I am going through some online lecture notes which prove equivalence between:
- a relation $R$ on a set $X$ is well-founded
By which I mean: every non-empty subset of $X$ has an $R$-least element
- well-founded induction holds in $(X,R)$
By which I mean: $\big[\forall x\in X\,\big(\forall y\in X\,y\,R\,x\implies y\in P\big)\implies x\in P\big]\implies P=X$
What I am puzzled by is that one direction falls naturally: if $R$ is well-founded and $P$ some non-empty subset of $X$ such that for each $x$ and all $y\in P$ with $y\,R\,x$ we have $x\in P$ then $X\setminus P$ cannot have a least element so $X\setminus P=\emptyset$.
But the other direction requires some weak form of choice in every proof I've seen.
- are these two notions no longer equivalent in the absence of choice?
- if so, is there a reason this is often glossed over/not mentioned?
The other direction does not require any choice: you can just prove it by reversing the argument you gave.

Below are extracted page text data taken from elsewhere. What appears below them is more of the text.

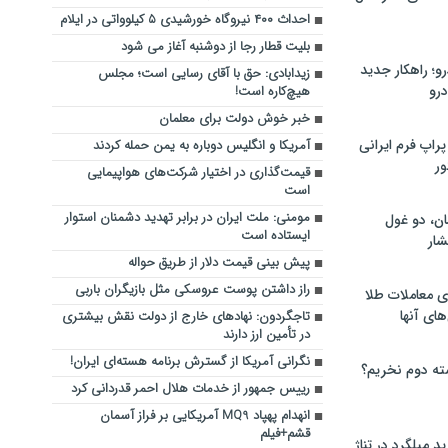
احداث ۴۰۰ نیروگاه خورشیدی ۵ کیلوواتی در ایلام
بلیت قطار رجا از دوشنبه آغاز می شود
؛ راهکار جدید
زیدابادی: حق با آقای رسایی است؛ مجلس
رو
هیچ‌کاره است!
خبر خوش دولت برای معلمان
راپ فرم ایرانی
آمریکا و انگلیس دوباره به یمن حمله کردند
ور
قیمت‌گذاری در اختیار شرکت‌های هواپیمایی
است
مومنی: ملت ایران در برابر تهدید دشمنان استوار
ان، دو غول
ایستاده است
ار
پیش بینی قیمت دلار از طریق حواله
راز داشتن پوست عروسکی مثل بازیگران باربی
ی معاملات طلا
های آنها
تاجگردون: نهادهای خارج از دولت نقش بیشتری
در تأمین ارز دارند
نگرانی آمریکا از گسترش برنامه هسته‌ای ایران!
ته دوم نخریم؟
رییس جمهور از خدمات هلال احمر قدردانی کرد
انهدام پهپاد MQ9 آمریکایی بر فراز آسمان
قشم+فیلم
 میلگرد در تناژ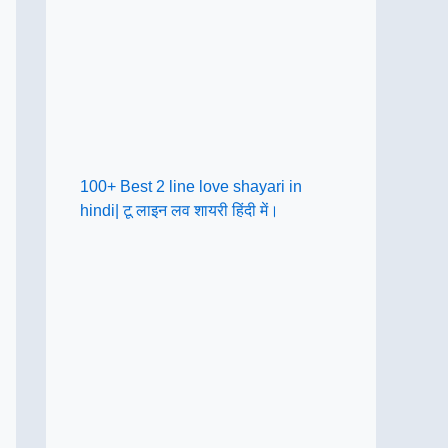
100+ Best 2 line love shayari in
hindi| टू लाइन लव शायरी हिंदी में।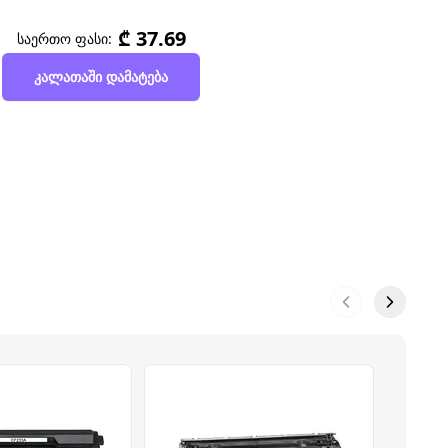
₾ 37.69
საერთო ფასი:
კალათაში დამატება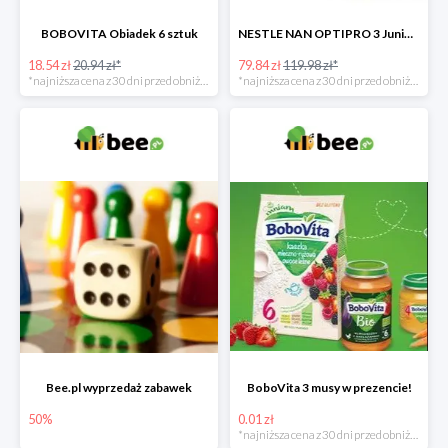
BOBOVITA Obiadek 6 sztuk
NESTLE NAN OPTIPRO 3 Junior + Waterwipes Chusteczki nawilżane gratis
18.54 zł
20.94 zł*
79.84 zł
119.98 zł*
*najniższa cena z 30 dni przed obniżką
*najniższa cena z 30 dni przed obniżką
Bee.pl wyprzedaż zabawek
BoboVita 3 musy w prezencie!
50%
0.01 zł
*najniższa cena z 30 dni przed obniżką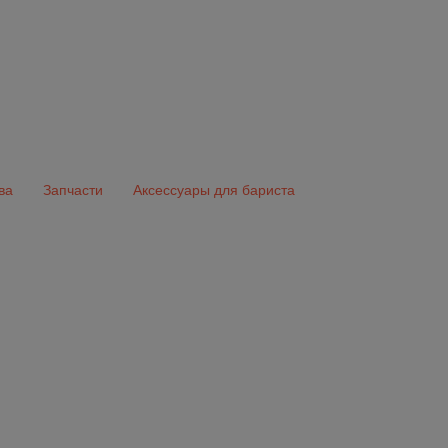
ва
Запчасти
Аксессуары для бариста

Suppose well-founded induction holds in $(X,R)$ and let $Q$ be a subset of $X$. If $Q$ has no least element, that means that for each $x\in Q$, there is some $y\in Q$ such that $y \mathbin{R} x$. Letting $P=X\setminus Q$, this means that if $P$ contains all $y$ such that $y \mathbin{R} x$, then $P$ contains $x$. So, by induction, $P=X$, so $Q$ is empty.